Sharpsville. Soweto. Now Gaza. These are massacres perpetrated by rotten regimes absolutely corrupted by power against people whose only weapon is moral righteousness. And after the events at Israel’s frontier fence that isolates the Gaza Strip and condemns 1.8 million Palestinians to live there in an open prison, the name of Prime Minister Benjamin Netanyahu can now be uttered in the same contemptuous company as Pol Pot, Josef Stalin and Pik Botha.

Few words can describe the barbarity of Israel’s occupation forces who unleashed live fire on protesting civilians. Children, a man in a wheelchair and women were among the more than 50 shot dead and hundreds more injured by snipers and soldiers. In these past six weeks, more than 100 Palestinians have been murdered by Israeli occupation forces. And not a single charge has been brought against a soldier.

Seventy years ago, Israelis illegally took control of Palestinian homes and homeland, condemning 700,000 into exile. And 70 years on, Israelis illegally claimed occupied Jerusalem as their capital, exalting in the opening of the United States embassy there. But now, as then, Palestinians continue to fight to reclaim what is rightfully theirs, what has been pillaged and plundered, seeking justice and dignity. That is a call that has been answered by Israeli conscripts who can appease their conscience with the phrase that resonates from 70 years ago — we were just following orders — orders sanctioned by the blood-soaked regime of Netanyahu.

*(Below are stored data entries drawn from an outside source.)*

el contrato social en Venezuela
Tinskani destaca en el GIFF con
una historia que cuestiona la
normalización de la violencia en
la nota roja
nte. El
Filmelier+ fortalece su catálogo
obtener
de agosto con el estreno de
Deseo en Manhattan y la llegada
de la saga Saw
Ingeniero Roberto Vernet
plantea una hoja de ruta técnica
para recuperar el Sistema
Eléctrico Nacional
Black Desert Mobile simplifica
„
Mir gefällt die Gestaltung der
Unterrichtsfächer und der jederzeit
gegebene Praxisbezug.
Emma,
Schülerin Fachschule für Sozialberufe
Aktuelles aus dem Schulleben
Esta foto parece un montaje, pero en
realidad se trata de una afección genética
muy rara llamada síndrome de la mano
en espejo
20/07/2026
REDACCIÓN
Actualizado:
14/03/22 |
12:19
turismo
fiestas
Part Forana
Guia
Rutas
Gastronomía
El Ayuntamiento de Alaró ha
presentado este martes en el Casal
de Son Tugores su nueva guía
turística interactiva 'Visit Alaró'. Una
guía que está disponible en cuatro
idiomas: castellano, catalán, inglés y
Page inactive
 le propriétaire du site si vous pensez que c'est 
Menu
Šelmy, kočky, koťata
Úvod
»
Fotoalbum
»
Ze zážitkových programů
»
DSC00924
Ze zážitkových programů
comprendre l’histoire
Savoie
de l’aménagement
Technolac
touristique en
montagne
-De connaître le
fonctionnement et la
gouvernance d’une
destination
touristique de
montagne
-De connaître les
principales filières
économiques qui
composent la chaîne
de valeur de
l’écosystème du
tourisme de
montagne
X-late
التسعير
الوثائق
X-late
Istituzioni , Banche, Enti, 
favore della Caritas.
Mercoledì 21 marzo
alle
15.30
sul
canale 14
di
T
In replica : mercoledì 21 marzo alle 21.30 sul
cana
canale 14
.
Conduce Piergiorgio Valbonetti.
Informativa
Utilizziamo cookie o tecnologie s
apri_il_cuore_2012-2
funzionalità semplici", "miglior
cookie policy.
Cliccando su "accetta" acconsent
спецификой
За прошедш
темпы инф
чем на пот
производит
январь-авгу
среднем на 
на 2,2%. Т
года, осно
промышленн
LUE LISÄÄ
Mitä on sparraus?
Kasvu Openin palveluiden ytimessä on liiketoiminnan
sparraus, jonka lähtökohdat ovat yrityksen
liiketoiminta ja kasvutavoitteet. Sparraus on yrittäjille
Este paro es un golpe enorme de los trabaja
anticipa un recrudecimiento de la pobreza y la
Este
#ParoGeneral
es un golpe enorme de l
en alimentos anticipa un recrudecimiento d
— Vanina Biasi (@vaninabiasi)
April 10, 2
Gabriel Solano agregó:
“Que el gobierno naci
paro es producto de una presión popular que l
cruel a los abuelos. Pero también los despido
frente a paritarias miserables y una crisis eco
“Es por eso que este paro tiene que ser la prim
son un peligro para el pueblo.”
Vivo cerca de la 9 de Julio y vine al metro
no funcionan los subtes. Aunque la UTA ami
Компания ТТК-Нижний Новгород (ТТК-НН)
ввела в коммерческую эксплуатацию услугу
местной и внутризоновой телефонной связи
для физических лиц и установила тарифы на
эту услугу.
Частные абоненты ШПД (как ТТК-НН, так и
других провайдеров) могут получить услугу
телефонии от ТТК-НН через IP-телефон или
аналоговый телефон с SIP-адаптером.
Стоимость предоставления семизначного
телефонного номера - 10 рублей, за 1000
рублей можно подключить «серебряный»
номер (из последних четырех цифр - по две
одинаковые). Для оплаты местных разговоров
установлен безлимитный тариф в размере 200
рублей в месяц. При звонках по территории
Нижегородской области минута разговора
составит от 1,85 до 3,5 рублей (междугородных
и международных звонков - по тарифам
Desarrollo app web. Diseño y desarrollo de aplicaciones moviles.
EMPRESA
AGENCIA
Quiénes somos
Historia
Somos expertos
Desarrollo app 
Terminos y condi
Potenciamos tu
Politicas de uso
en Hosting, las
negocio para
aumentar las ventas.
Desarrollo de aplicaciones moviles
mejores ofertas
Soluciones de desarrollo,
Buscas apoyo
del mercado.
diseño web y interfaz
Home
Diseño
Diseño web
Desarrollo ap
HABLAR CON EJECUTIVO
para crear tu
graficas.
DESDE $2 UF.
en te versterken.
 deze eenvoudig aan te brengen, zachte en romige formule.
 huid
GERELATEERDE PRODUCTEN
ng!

Kuwait’s efforts to have the massacre raised at the United Nations Security Council has been blocked by Washington — and that is a pitiful shame. But let the clarion calls of condemnation ring loudly and long from every corner of this planet. Israel has committed a heinous act against the people of Gaza. It has acted with barbaric brutality against those who dare protest; and it has shown itself to be an active and willing sponsor of state-sanctioned murder against men, women and children.

While those at the US embassy opening talked of a desire for peace, their actions could not hide their lies. There is no path to peace at the end of a barrel on unarmed demonstrators, there is no peace to be won by the massacre of many, and there is no peace deal that can conveniently mop up the blood of so many.

This is a pivotal moment. It is one where the world must unite in condemnation and action against Israel. One hundred dead Palestinians is too many. And 70 years is too long a time.